Sombre et maussade musée du Quai Branly
J'avais bien compris qu'au 21ème siècle — et principalement en France — il était de bon ton que l'intérieur d'un musée se singularise autant par sa laideur que par une scénographie qui ne sert non pas les œuvres mais ceux qui sont à l'origine de sa conception.

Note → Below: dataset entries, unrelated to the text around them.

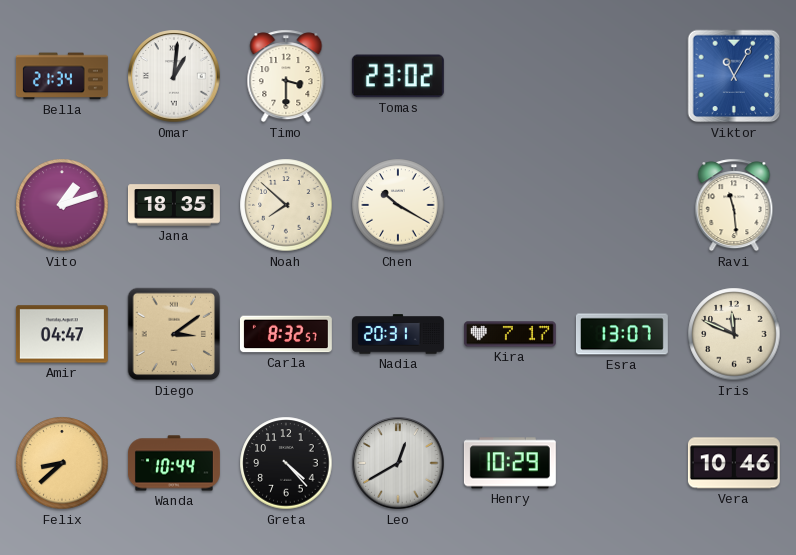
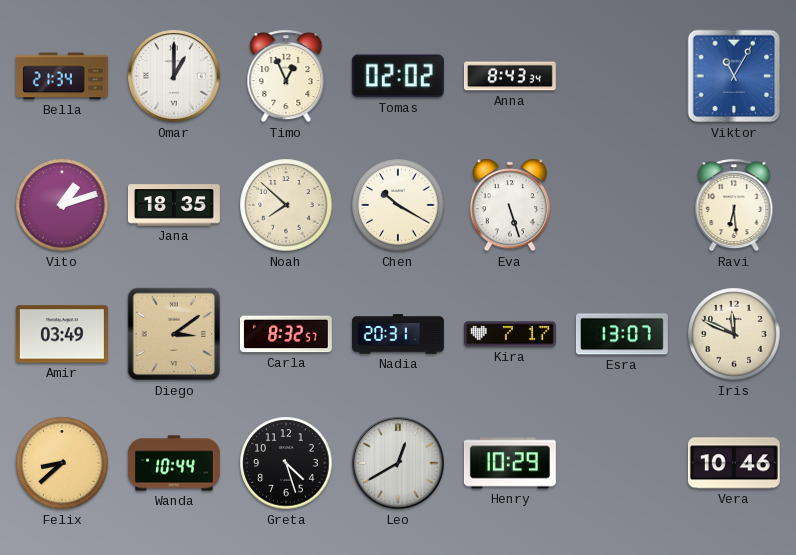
Omar: 1:01 -> 1:00
Timo: 3:30 -> 12:56
Tomas: 23:02 -> 02:02
Anna: none -> 8:43
Eva: none -> 5:27
Ravi: 11:29 -> 6:29
Amir: 04:47 -> 03:49
Greta: 4:23 -> 4:27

En cela le Musée du Quai Branly s'inscrit parfaitement en son temps ! En revanche, si l'indigence des explications qui accompagnent les objets exposés — et la profusion de celles qui se rapportent à la conception des lieux — est habituelle à nos musées et ne mériterait pas l'ombre d'un billet, je m'étonne quand-même que personne n'ait indiqué au conservateur qu'il existe maintenant de très bonnes ampoules électriques sans émission d'UV qui permettent d'éclairer tout à fait décemment les objets sensibles à la lumière... En faire l'acquisition, notamment pour éclairer certains textiles chatoyants dont les couleurs — par défaut d'éclairage — se résument à un vague salmigondis de taupe et de brun, pourrait être déjà un premier pas vers une exposition réussie (le second serait d'éviter de susciter chez les visiteurs curieux une danse de sioux devant chaque vitre pour réussir à voir l’œuvre en évitant les reflets que ce médiocre éclairage parvient cependant à répandre...)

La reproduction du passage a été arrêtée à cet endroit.